In some cases, we even teach too much up front. Rather than give a situation and let the class discover their methods, we take their hands and walk them through it. The fact is, there needs to be balance in how much we guide and how much we get out of the way.
That's how I learned to swim. There's not enough instruction in the world that can teach a kid to swim without getting in the water. When I was afraid of being in the deep end of the pool for any length of time, my parents finally took to tossing me. I guess I wasn't smart enough to swim to the opposite side of the pool, and every time I'd make it to the side, my dad would pick me up and throw me back into the middle.
And it made me mad.
But I learned how to swim.
I know that I don't want my students or my own children to overly depend on me in the future, so I'm going to keep throwing them in without their floaties.

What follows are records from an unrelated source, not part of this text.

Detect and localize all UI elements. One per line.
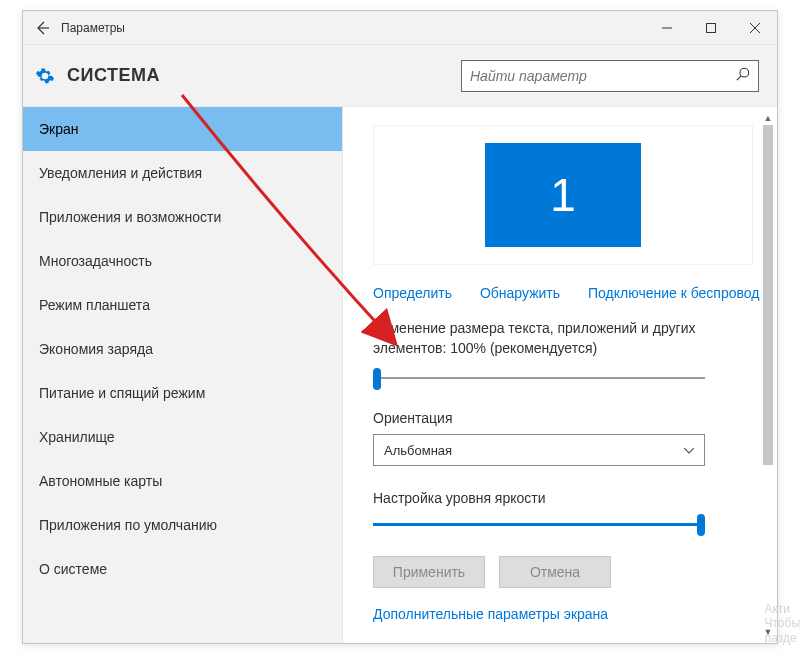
display-arrangement[interactable]: 1 (373, 125, 753, 265)
search-input[interactable] (470, 68, 736, 84)
page-title: СИСТЕМА (67, 65, 160, 86)
svg-rect-1 (707, 23, 716, 32)
slider-thumb[interactable] (373, 368, 381, 390)
slider-track (373, 523, 705, 526)
sidebar-item-apps[interactable]: Приложения и возможности (23, 195, 342, 239)
close-button[interactable] (733, 11, 777, 45)
advanced-display-link[interactable]: Дополнительные параметры экрана (373, 606, 747, 622)
sidebar-item-power[interactable]: Питание и спящий режим (23, 371, 342, 415)
orientation-value: Альбомная (384, 443, 452, 458)
sidebar-item-tablet[interactable]: Режим планшета (23, 283, 342, 327)
sidebar-item-multitasking[interactable]: Многозадачность (23, 239, 342, 283)
orientation-label: Ориентация (373, 410, 747, 426)
svg-point-4 (740, 68, 749, 77)
sidebar-item-notifications[interactable]: Уведомления и действия (23, 151, 342, 195)
maximize-button[interactable] (689, 11, 733, 45)
gear-icon (35, 66, 55, 86)
minimize-button[interactable] (645, 11, 689, 45)
slider-thumb[interactable] (697, 514, 705, 536)
scroll-up-icon[interactable]: ▲ (761, 111, 775, 125)
scaling-label: Изменение размера текста, приложений и д… (373, 319, 747, 358)
titlebar: Параметры (23, 11, 777, 45)
sidebar-item-default-apps[interactable]: Приложения по умолчанию (23, 503, 342, 547)
window-title: Параметры (61, 21, 125, 35)
wireless-link[interactable]: Подключение к беспровод (588, 285, 759, 301)
sidebar-item-storage[interactable]: Хранилище (23, 415, 342, 459)
scaling-slider[interactable] (373, 368, 705, 388)
sidebar-item-about[interactable]: О системе (23, 547, 342, 591)
search-box[interactable] (461, 60, 759, 92)
apply-cancel-row: Применить Отмена (373, 556, 747, 588)
slider-track (373, 377, 705, 379)
header: СИСТЕМА (23, 45, 777, 107)
detect-link[interactable]: Обнаружить (480, 285, 560, 301)
activation-watermark: Акти Чтобы разде (764, 602, 800, 645)
brightness-label: Настройка уровня яркости (373, 490, 747, 506)
window-controls (645, 11, 777, 45)
orientation-select[interactable]: Альбомная (373, 434, 705, 466)
sidebar: Экран Уведомления и действия Приложения … (23, 107, 343, 643)
scroll-track[interactable] (761, 125, 775, 625)
settings-window: Параметры СИСТЕМА Экран (22, 10, 778, 644)
cancel-button[interactable]: Отмена (499, 556, 611, 588)
content: 1 Определить Обнаружить Подключение к бе… (343, 107, 777, 643)
apply-button[interactable]: Применить (373, 556, 485, 588)
search-icon (736, 67, 750, 84)
identify-link[interactable]: Определить (373, 285, 452, 301)
brightness-slider[interactable] (373, 514, 705, 534)
back-button[interactable] (23, 11, 61, 45)
scrollbar[interactable]: ▲ ▼ (761, 111, 775, 639)
sidebar-item-battery[interactable]: Экономия заряда (23, 327, 342, 371)
display-1[interactable]: 1 (485, 143, 641, 247)
scroll-thumb[interactable] (763, 125, 773, 465)
chevron-down-icon (684, 444, 694, 456)
svg-line-5 (737, 76, 741, 80)
sidebar-item-display[interactable]: Экран (23, 107, 342, 151)
display-actions: Определить Обнаружить Подключение к бесп… (373, 285, 747, 301)
main: Экран Уведомления и действия Приложения … (23, 107, 777, 643)
sidebar-item-maps[interactable]: Автономные карты (23, 459, 342, 503)
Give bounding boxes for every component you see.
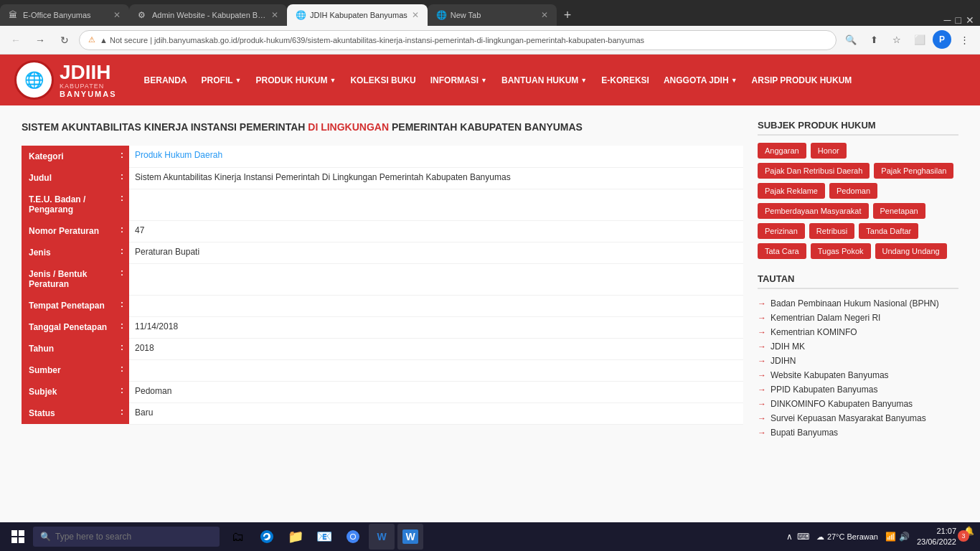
link-dinkominfo[interactable]: → DINKOMINFO Kabupaten Banyumas [758,397,958,411]
arrow-icon-website: → [758,370,766,380]
link-jdihn[interactable]: → JDIHN [758,354,958,368]
tag-tugas-pokok[interactable]: Tugas Pokok [811,243,871,259]
close-button[interactable]: ✕ [966,14,974,26]
tag-honor[interactable]: Honor [811,143,847,159]
page-title: SISTEM AKUNTABILITAS KINERJA INSTANSI PE… [22,120,743,135]
arrow-icon-bupati: → [758,428,766,438]
link-label-ppid: PPID Kabupaten Banyumas [771,385,877,395]
arrow-icon-dinkominfo: → [758,399,766,409]
separator-tempat: : [115,295,129,316]
logo-icon: 🌐 [14,60,54,100]
value-sumber [129,359,743,381]
nav-anggota-jdih[interactable]: ANGGOTA JDIH ▼ [658,71,743,90]
more-options-button[interactable]: ⋮ [954,30,974,50]
nav-koleksi-buku[interactable]: KOLEKSI BUKU [344,71,421,90]
tag-pedoman[interactable]: Pedoman [829,183,877,199]
table-row: Nomor Peraturan : 47 [22,220,743,242]
profil-arrow: ▼ [235,77,242,84]
main-nav: BERANDA PROFIL ▼ PRODUK HUKUM ▼ KOLEKSI … [138,71,858,90]
tag-retribusi[interactable]: Retribusi [809,223,854,239]
nav-produk-hukum[interactable]: PRODUK HUKUM ▼ [250,71,341,90]
link-label-jdihmk: JDIH MK [771,342,805,352]
kategori-link[interactable]: Produk Hukum Daerah [135,150,222,160]
tab-title-jdih: JDIH Kabupaten Banyumas [310,11,407,19]
value-jenis-bentuk [129,263,743,295]
nav-arsip-produk-hukum[interactable]: ARSIP PRODUK HUKUM [746,71,858,90]
link-label-survei: Survei Kepuasan Masyarakat Banyumas [771,413,926,423]
tab-close-jdih[interactable]: ✕ [412,10,419,20]
link-survei[interactable]: → Survei Kepuasan Masyarakat Banyumas [758,411,958,425]
nav-profil[interactable]: PROFIL ▼ [196,71,248,90]
address-bar[interactable]: ⚠ ▲ Not secure | jdih.banyumaskab.go.id/… [79,30,837,50]
tag-penetapan[interactable]: Penetapan [873,203,925,219]
value-tanggal: 11/14/2018 [129,316,743,338]
site-header: 🌐 JDIIH KABUPATEN BANYUMAS BERANDA PROFI… [0,55,980,105]
arrow-icon-survei: → [758,413,766,423]
link-bphn[interactable]: → Badan Pembinaan Hukum Nasional (BPHN) [758,296,958,311]
link-label-bphn: Badan Pembinaan Hukum Nasional (BPHN) [771,298,939,309]
informasi-arrow: ▼ [481,77,487,84]
tab-title-admin: Admin Website - Kabupaten Ban... [152,11,267,19]
nav-informasi[interactable]: INFORMASI ▼ [425,71,493,90]
title-highlight-lingkungan: LINGKUNGAN [321,121,389,133]
arrow-icon-kemendagri: → [758,313,766,323]
value-kategori: Produk Hukum Daerah [129,146,743,167]
site-wrapper: 🌐 JDIIH KABUPATEN BANYUMAS BERANDA PROFI… [0,55,980,522]
add-tab-button[interactable]: + [557,4,579,26]
link-ppid[interactable]: → PPID Kabupaten Banyumas [758,382,958,397]
back-button[interactable]: ← [6,30,26,50]
tab-newtab[interactable]: 🌐 New Tab ✕ [428,4,557,26]
link-website-banyumas[interactable]: → Website Kabupaten Banyumas [758,368,958,382]
link-jdihmk[interactable]: → JDIH MK [758,339,958,354]
link-kemendagri[interactable]: → Kementrian Dalam Negeri RI [758,311,958,325]
logo-banyumas-text: BANYUMAS [60,90,117,98]
tag-pajak-reklame[interactable]: Pajak Reklame [758,183,825,199]
tag-pajak-retribusi[interactable]: Pajak Dan Retribusi Daerah [758,163,870,179]
tag-tanda-daftar[interactable]: Tanda Daftar [859,223,918,239]
link-label-jdihn: JDIHN [771,356,796,366]
profile-button[interactable]: P [933,30,951,49]
maximize-button[interactable]: □ [956,14,961,26]
minimize-button[interactable]: ─ [944,14,951,26]
table-row: Tahun : 2018 [22,338,743,359]
table-row: Jenis / Bentuk Peraturan : [22,263,743,295]
tag-perizinan[interactable]: Perizinan [758,223,805,239]
tab-jdih[interactable]: 🌐 JDIH Kabupaten Banyumas ✕ [287,4,428,26]
separator-judul: : [115,167,129,189]
separator-jenis: : [115,242,129,263]
tag-pajak-penghasilan[interactable]: Pajak Penghasilan [874,163,953,179]
link-bupati[interactable]: → Bupati Banyumas [758,425,958,440]
table-row: Sumber : [22,359,743,381]
produk-arrow: ▼ [329,77,336,84]
tag-pemberdayaan[interactable]: Pemberdayaan Masyarakat [758,203,869,219]
logo-text: JDIIH KABUPATEN BANYUMAS [60,62,117,98]
links-title: TAUTAN [758,273,958,289]
tab-admin[interactable]: ⚙ Admin Website - Kabupaten Ban... ✕ [129,4,287,26]
subjects-title: SUBJEK PRODUK HUKUM [758,120,958,136]
tab-eoffice[interactable]: 🏛 E-Office Banyumas ✕ [0,4,129,26]
link-label-kemendagri: Kementrian Dalam Negeri RI [771,313,880,323]
nav-beranda[interactable]: BERANDA [138,71,193,90]
arrow-icon-bphn: → [758,298,766,309]
tab-close-eoffice[interactable]: ✕ [113,10,121,20]
share-button[interactable]: ⬆ [864,30,884,50]
label-teu: T.E.U. Badan / Pengarang [22,189,115,220]
tab-favicon-admin: ⚙ [138,10,148,20]
bantuan-arrow: ▼ [580,77,587,84]
tab-close-admin[interactable]: ✕ [271,10,278,20]
nav-right-icons: 🔍 ⬆ ☆ ⬜ P ⋮ [841,30,974,50]
link-kominfo[interactable]: → Kementrian KOMINFO [758,325,958,339]
separator-jenis-bentuk: : [115,263,129,295]
search-web-button[interactable]: 🔍 [841,30,861,50]
tag-tata-cara[interactable]: Tata Cara [758,243,806,259]
nav-ekoreksi[interactable]: E-KOREKSI [595,71,655,90]
tag-undang-undang[interactable]: Undang Undang [875,243,947,259]
reload-button[interactable]: ↻ [55,30,75,50]
nav-bantuan-hukum[interactable]: BANTUAN HUKUM ▼ [496,71,593,90]
bookmark-button[interactable]: ☆ [887,30,907,50]
separator-subjek: : [115,381,129,402]
forward-button[interactable]: → [30,30,50,50]
tab-close-newtab[interactable]: ✕ [541,10,548,20]
screenshot-button[interactable]: ⬜ [910,30,930,50]
tag-anggaran[interactable]: Anggaran [758,143,806,159]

While I'm not going to let them drown, at some point, they still need to find their own solutions.
The struggle is what makes victory feel even better. If achievement is easy, who cares? If achievement is difficult, it's worth a lot more. Kites only fly because of resistance. The impeded stream is the one that sings. And the kid who works hard, succeeds.
So stop making it easy by handing them everything on a tray. Get them in the dirt, make them wrestle with each other. Get them engaged and interested enough to want to find the answers. Give them a hand up and not a handout.